The program, which is available to 5th graders through college sophomores, aims to deepen understanding of the scientific method.
Participants may work either with new or archived images. To receive original pictures, students must submit a scientific proposal and pose a research question, indicating what kind of images they’d need to find the answer. When a proposal is accepted, the Odyssey’s thermal-imaging camera targets the requested site and sends back pictures for study.
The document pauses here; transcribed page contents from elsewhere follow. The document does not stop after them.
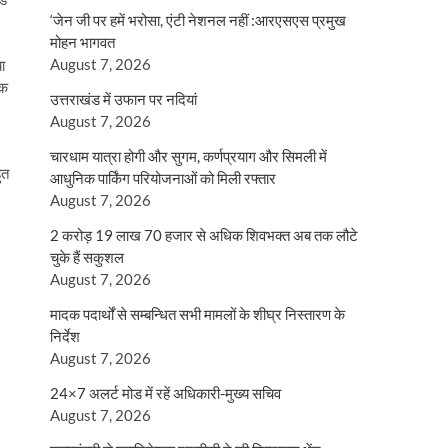
‘जेन जी पर हमें भरोसा, एंटी नेशनल नहीं :आरएसएस प्रमुख
मोहन भागवत
August 7, 2026
या
तक
उत्तराखंड में उफान पर नदियां
August 7, 2026
चारधाम यात्रा होगी और सुगम, कर्णप्रयाग और सिमली में
ुत
आधुनिक पार्किंग परियोजनाओं को मिली रफ्तार
August 7, 2026
2 करोड़ 19 लाख 70 हजार से अधिक शिवभक्त अब तक लौटे
चुके हैं सकुशल
August 7, 2026
मादक पदार्थों से सम्बन्धित सभी मामलों के शीघ्र निस्तारण के
निर्देश
August 7, 2026
24×7 अलर्ट मोड में रहें अधिकारी-मुख्य सचिव
August 7, 2026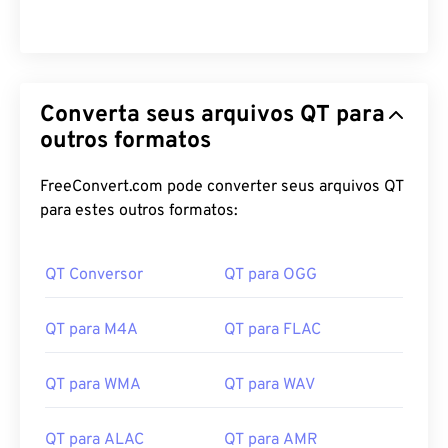
00
00
00
00
00
00
00
00
Converta seus arquivos QT para
outros formatos
00
00
00
00
00
00
00
00
01
01
01
01
01
01
01
01
FreeConvert.com pode converter seus arquivos QT
para estes outros formatos:
02
02
02
02
02
02
02
02
03
03
03
03
03
03
03
03
QT Conversor
QT para OGG
04
04
04
04
04
04
04
04
05
05
05
05
05
05
05
05
QT para M4A
QT para FLAC
06
06
06
06
06
06
06
06
QT para WMA
QT para WAV
07
07
07
07
07
07
07
07
08
08
08
08
08
08
08
08
QT para ALAC
QT para AMR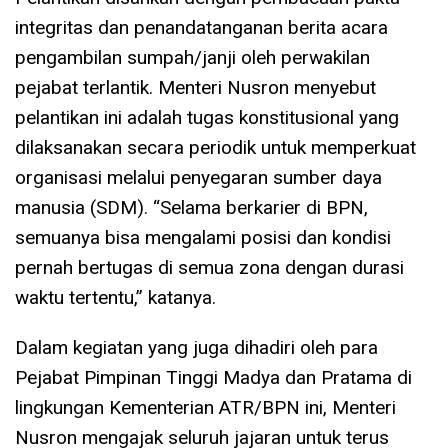
integritas dan penandatanganan berita acara
pengambilan sumpah/janji oleh perwakilan
pejabat terlantik. Menteri Nusron menyebut
pelantikan ini adalah tugas konstitusional yang
dilaksanakan secara periodik untuk memperkuat
organisasi melalui penyegaran sumber daya
manusia (SDM). “Selama berkarier di BPN,
semuanya bisa mengalami posisi dan kondisi
pernah bertugas di semua zona dengan durasi
waktu tertentu,” katanya.
Dalam kegiatan yang juga dihadiri oleh para
Pejabat Pimpinan Tinggi Madya dan Pratama di
lingkungan Kementerian ATR/BPN ini, Menteri
Nusron mengajak seluruh jajaran untuk terus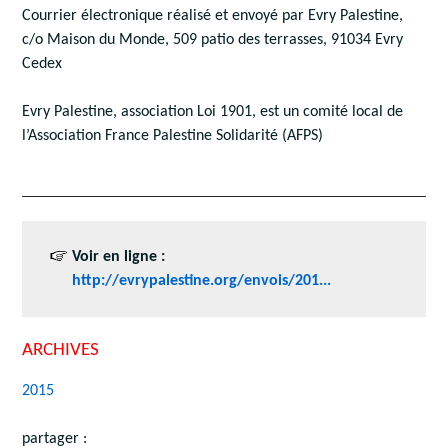
Courrier électronique réalisé et envoyé par Evry Palestine,
c/o Maison du Monde, 509 patio des terrasses, 91034 Evry
Cedex
Evry Palestine, association Loi 1901, est un comité local de
l’Association France Palestine Solidarité (AFPS)
Voir en ligne :
http://evrypalestine.org/envois/201...
ARCHIVES
2015
partager :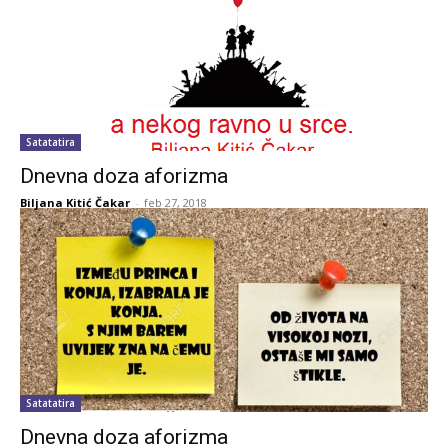
Satatatira
Dnevna doza aforizma
Biljana Kitić Čakar
-
feb 27, 2018
Satatatira
Dnevna doza aforizma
Students also connect with ASU scientists and NASA researchers through teleconferences, e-mail, and online chats.
Upon completing their analysis, the budding scientists submit reports indicating whether the Mars images support their hypotheses, and the most rigorous reports are published on the program’s Web site. “This is authentic research, totally real-time,” says Paige Valderrama Graff, MSIP’s assistant director.
Teachers who have participated say their students understand the magnitude of the project. “I tell them, ‘They don’t care at NASA if you’re young and you’re cute,’” says Carla-Rae Smith, who teaches an astronomy elective at Jackson Middle School in Champlin, Minnesota. “By not watering it down, [students are] learning how to respond to a real-world situation. They’re acting like young scientists.”
Staffers at Arizona State can help schools make the program work regardless of the technology they’ve got on hand, and there’s no cost to participate. “We’ve got high-tech, low-tech, no-tech options,” says Valderrama Graff.